Thursday 7 May 2009

Let me intoduce myself ...

On the second day in Amalfi (it must have been a Sunday), I plucked up the courage, and we decided to walk up the scalinata to Pontone. It's a hell-of-a-walk. These stone stairways have been there for donkeys' years and they are still well used. They link the coast to the villages in the mountains. The hinterland.

We walked up the the mountain and I have to say that it was a stunning walk. Whether you looked back at where you'd come from (Amalfi) or forward to where you were going (Scala) it was breathtaking. It's one of those places that makes you feel totally insignificant and is all the better for that.

When you get to the top of the stairs, you have to cross a road and then, up a few more stairs, you enter the village square. It's a gorgeous little square. There's the church (of San Giovanni) and a bar. There are also a couple of drinking fountains. The square itself is built on the side of the mountain and protrudes from the mountainside. It's a sort of a terrace.

The four of us chose a table in the square and I went into the bar and ordered the drinks. Ice Cold in Alex for me and the lady. Dad had something non-alcoholic and my son almost certainly joined us in a beer ... or did he have a Coke. I really should have kept a contemporaneous record of all this.

I finally plucked up the courage to appraoch the barman - a gentleman called Gianfranco Criscuolo. I asked him where the local cemetry was - I wanted to see if I could find any of my fathers' graves. It's in Scala, on the top of another mountain and the quickest way there is back into Amalfi to get a bus up to Scala.

So. I got my scroll out. My descendants tree showing all the descendants of Luigi Criscuolo and his wife Brigida - who must have been born in the early decades of the 19th century. I spread it out on the top of a wall and we were quickly joined by an another gentleman called Andrea Criscuolo. I have to say that neither were directly related to me. Poring over the family tree, Gianfranco and Andrea pointed to one name after another - she lives down the road and No. 13. He's her brother and lives with her. He lives in Minuta across the mountain there. He lives down there in Amalfi.

I decided to take the details - such as they were - of the lady who lived at No. 13. We went to the house and rang the bell. No answer. We went back to the bar, had another beer and went back and rang the bell again. Still no answer.

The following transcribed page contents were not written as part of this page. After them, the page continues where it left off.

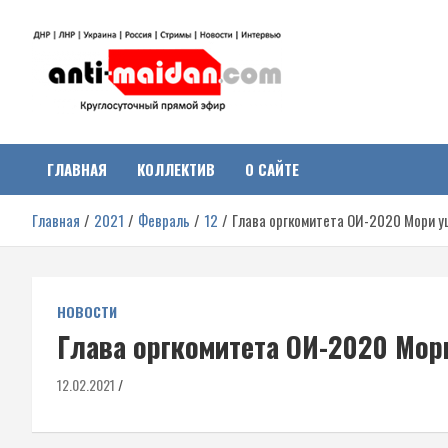
Перейти
к
содержимому
Антимайдан:
На сайте 'Антимайдан' вы найдете самые свежие новости и аналитик
о гражданской войне на Украине, включая события в Новороссии,
ДНР, ЛНР и других регионах.
ГЛАВНАЯ
КОЛЛЕКТИВ
О САЙТЕ
Гражданская война на
Главная
2021
Февраль
12
Глава оргкомитета ОИ-2020 Мори у
Украине
НОВОСТИ
Глава оргкомитета ОИ-2020 Мор
12.02.2021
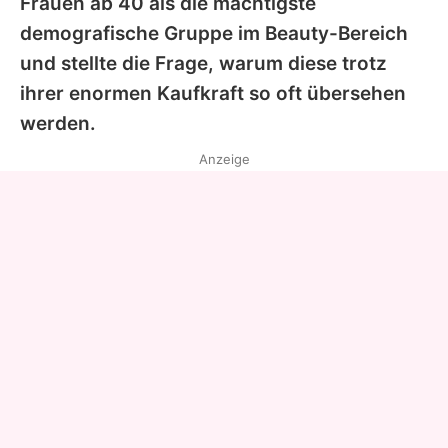
Frauen ab 40 als die mächtigste
demografische Gruppe im Beauty-Bereich
und stellte die Frage, warum diese trotz
ihrer enormen Kaufkraft so oft übersehen
werden.
Anzeige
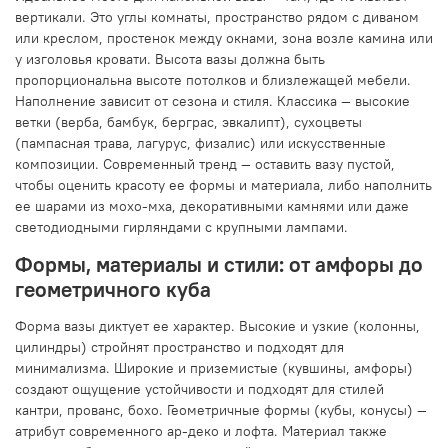
вертикали. Это углы комнаты, пространство рядом с диваном
или креслом, простенок между окнами, зона возле камина или
у изголовья кровати. Высота вазы должна быть
пропорциональна высоте потолков и близлежащей мебели.
Наполнение зависит от сезона и стиля. Классика — высокие
ветки (верба, бамбук, берграс, эвкалипт), сухоцветы
(пампасная трава, лагурус, физалис) или искусственные
композиции. Современный тренд — оставить вазу пустой,
чтобы оценить красоту ее формы и материала, либо наполнить
ее шарами из мохо-мха, декоративными камнями или даже
светодиодными гирляндами с крупными лампами.
Формы, материалы и стили: от амфоры до
геометричного куба
Форма вазы диктует ее характер. Высокие и узкие (колонны,
цилиндры) стройнят пространство и подходят для
минимализма. Широкие и приземистые (кувшины, амфоры)
создают ощущение устойчивости и подходят для стилей
кантри, прованс, бохо. Геометричные формы (кубы, конусы) —
атрибут современного ар-деко и лофта. Материал также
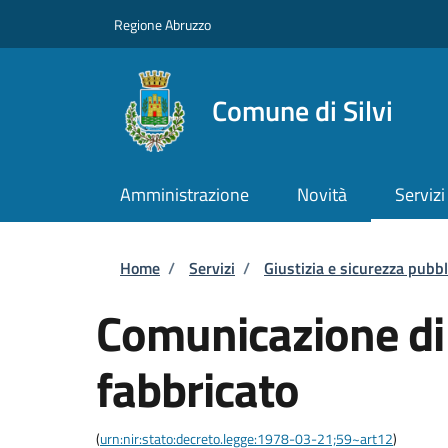
Salta al contenuto principale
Skip to footer content
Regione Abruzzo
Comune di Silvi
Amministrazione
Novità
Servizi
Briciole di pane
Home
/
Servizi
/
Giustizia e sicurezza pubbl
Comunicazione di 
fabbricato
(
urn:nir:stato:decreto.legge:1978-03-21;59~art12
)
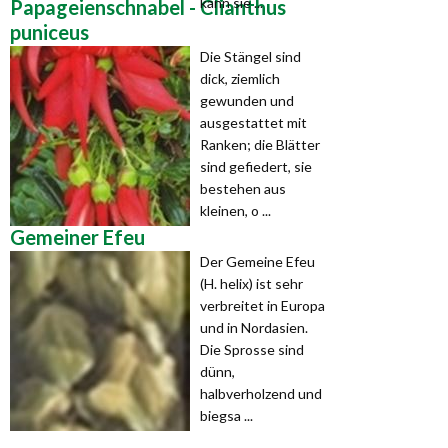
kann sie ...
Papageienschnabel - Clianthus
puniceus
Die Stängel sind
dick, ziemlich
gewunden und
ausgestattet mit
Ranken; die Blätter
sind gefiedert, sie
bestehen aus
kleinen, o ...
Gemeiner Efeu
Der Gemeine Efeu
(H. helix) ist sehr
verbreitet in Europa
und in Nordasien.
Die Sprosse sind
dünn,
halbverholzend und
biegsa ...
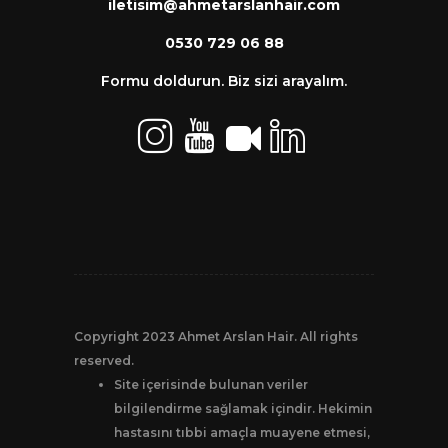
iletisim@ahmetarslanhair.com
0530 729 06 88
Formu doldurun. Biz sizi arayalım.
Copyright 2023 Ahmet Arslan Hair. All rights
reserved.
Site içerisinde bulunan veriler
bilgilendirme sağlamak içindir. Hekimin
hastasını tıbbi amaçla muayene etmesi,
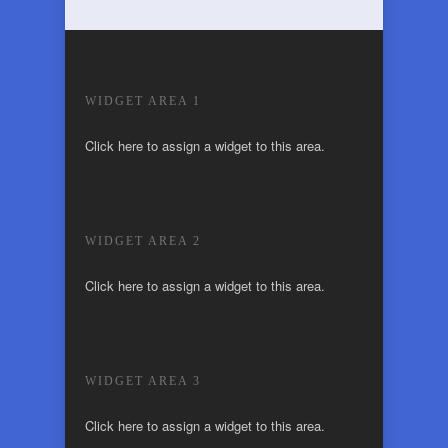
WIDGET AREA 1
Click here to assign a widget to this area.
WIDGET AREA 2
Click here to assign a widget to this area.
WIDGET AREA 3
Click here to assign a widget to this area.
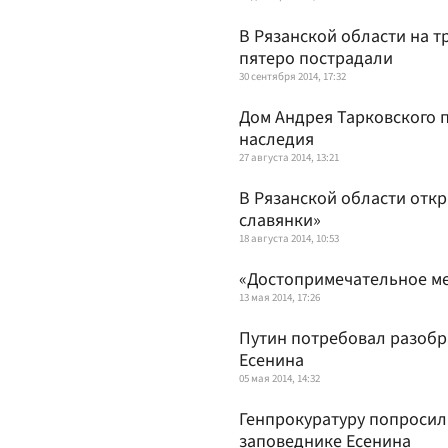
В Рязанской области на т
пятеро пострадали
30 сентября 2014, 17:32
Дом Андрея Тарковского 
наследия
27 августа 2014, 13:21
В Рязанской области отк
славянки»
18 августа 2014, 10:53
«Достопримечательное ме
13 мая 2014, 17:26
Путин потребовал разобр
Есенина
05 мая 2014, 14:32
Генпрокуратуру попросили
заповеднике Есенина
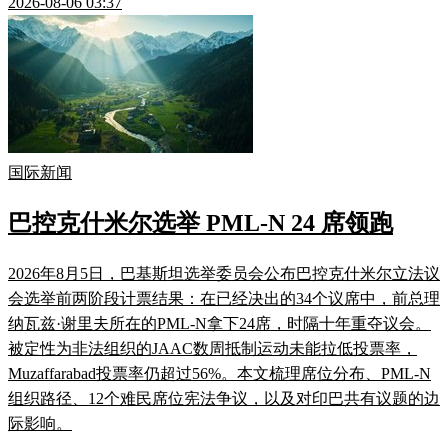
2026-08-06 03:37
国际新闻
巴控克什米尔选举 PML-N 24 席领跑
2026年8月5日，巴基斯坦选举委员会公布巴控克什米尔立法议
会选举前两阶段计票结果：在已经决出的34个议席中，前总理
纳瓦兹·谢里夫所在的PML-N拿下24席，时隔十年重夺议会。
被定性为非法组织的JAAC数周抵制运动未能拉低投票率，
Muzaffarabad投票率仍超过56%。本文梳理席位分布、PML-N
组织路径、12个难民席位宪法争议，以及对印巴共有议题的边
际影响。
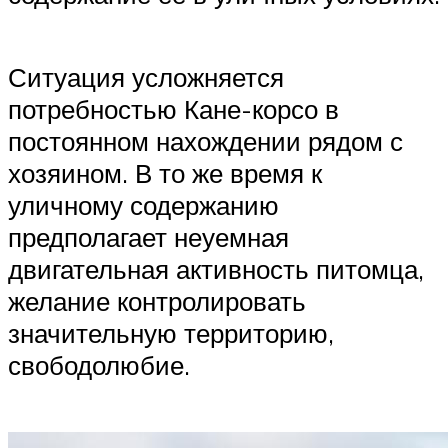
Ситуация усложняется
потребностью Кане-корсо в
постоянном нахождении рядом с
хозяином. В то же время к
уличному содержанию
предполагает неуемная
двигательная активность питомца,
желание контролировать
значительную территорию,
свободолюбие.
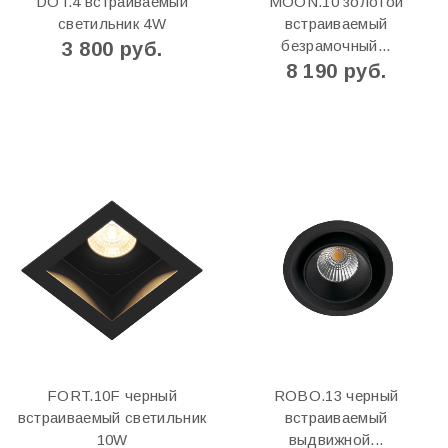
DOT.4 встраиваемый
MOON.10 золотой
светильник 4W
встраиваемый
безрамочный...
3 800 руб.
8 190 руб.
FORT.10F черный
ROBO.13 черный
встраиваемый светильник
встраиваемый
10W
выдвижной...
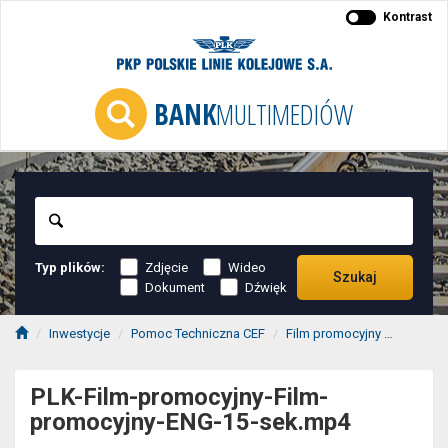
Kontrast
BANK
MULTIMEDIÓW
Szukaj
Typ plików:
Zdjęcie
Wideo
Szukaj
Dokument
Dźwięk
Inwestycje
Pomoc Techniczna CEF
Film promocyjny
PLK-Fil
PLK-Film-promocyjny-Film-
promocyjny-ENG-15-sek.mp4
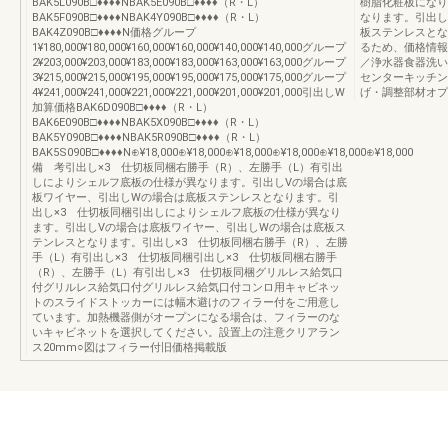
BAK5L090B□♦♦♦♦NBAK5E090B□♦♦♦♦（R・L）
樹脂化粧板になり
BAK5F090B□♦♦♦♦NBAK4Y090B□♦♦♦♦（R・L）
なります。引出し
BAK4Z090B□♦♦♦♦N価格グループ
板ステンレスとな
1¥180,000¥180,000¥160,000¥160,000¥140,000¥140,000グループ
るため、価格情報
2¥203,000¥203,000¥183,000¥183,000¥163,000¥163,000グループ
／浄水器食器洗い
3¥215,000¥215,000¥195,000¥195,000¥175,000¥175,000グループ
センターキッチン
4¥241,000¥241,000¥221,000¥221,000¥201,000¥201,000引出しW
げ・調整部材オプ
加算価格BAK6D090B□♦♦♦♦（R・L）
BAK6E090B□♦♦♦♦NBAK5X090B□♦♦♦♦（R・L）
BAK5Y090B□♦♦♦♦NBAK5R090B□♦♦♦♦（R・L）
BAK5S090B□♦♦♦♦N⊕¥18,000⊕¥18,000⊕¥18,000⊕¥18,000⊕¥18,000⊕¥18,000
備 考引出し×3 仕切板同梱右勝手（R）、左勝手（L）有引出
しによりシェルフ底板の仕様が異なります。引出しVの場合は底
板ワイヤー、引出しWの場合は底板ステンレスとなります。引
出し×3 仕切板同梱引出しによりシェルフ底板の仕様が異なり
ます。引出しVの場合は底板ワイヤー、引出しWの場合は底板ス
テンレスとなります。引出し×3 仕切板同梱右勝手（R）、左勝
手（L）有引出し×3 仕切板同梱引出し×3 仕切板同梱右勝手
（R）、左勝手（L）有引出し×3 仕切板同梱グリルレス給気口
付グリルレス給気口付グリルレス給気口付コンロ用キャビネッ
トのスライドストッカーには幅木避けのフィラー付をご用意し
ています。加熱機器側がオープンになる場合は、フィラーのな
いキャビネットを選択してください。設置上の注意クリアラン
ス20mm○図はフィラー付旧価格掲載版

Between visits to No. 13, I talked to Andrea (known locally as 'O Maresciallo because his father was a Marshall of the Police Force). At one point he looked at me, fag in hand, and said "I know your double". I must have looked at him quizzically because he nodded vigorously and repeated his assertion. "Honest. I know your double". That double turned out to be one of my dad's second cousins (Matteo Criscuolo) and there is a definite likeness - bearing in mind that he is twenty years my senior.

Eventually, having written a note, explaining who I was, what I was doing and where I was staying (with address and telephone number - I didn't have a moby at this stage) and left it in the gate at No. 13, we walked back down the stairs to Amalfi.

That evening as we were leaving the hotel to find somewhere to eat, an elderly couple crossed the square towards us. They took one look at dad and said "Siete Criscuolo?" Dad looked at me and I looked at them and nodded. "Si. Siamo Criscuolo." They kissed us - the way that friends and relatives do in civilized societies - and introduced themselves. Maria and Luigi Criscuolo. Brother and sister.

I explained that we were looking for a restaurant to have something to eat and invited them to join us. Not a chance. You don't need to eat in no restaurant. They took us to a house up the road and introduced us to other cousins (dad's second cousins and my third) and we talked and talked and talked about people and times and places.

They had accepted me ... us ... as family. No questions asked. They had known Nicola Criscuolo - zio Nicola - and remembered him coming over to see them. What's more, Maria was incredibly like auntie Marie. The way she looked, moved, talked, fussed. Everything. Dad cried for the family he'd lost and I wasn't far from doing the same if I'm honest.

We were home. No question. We had family there and that was enough to ensure that we belonged there.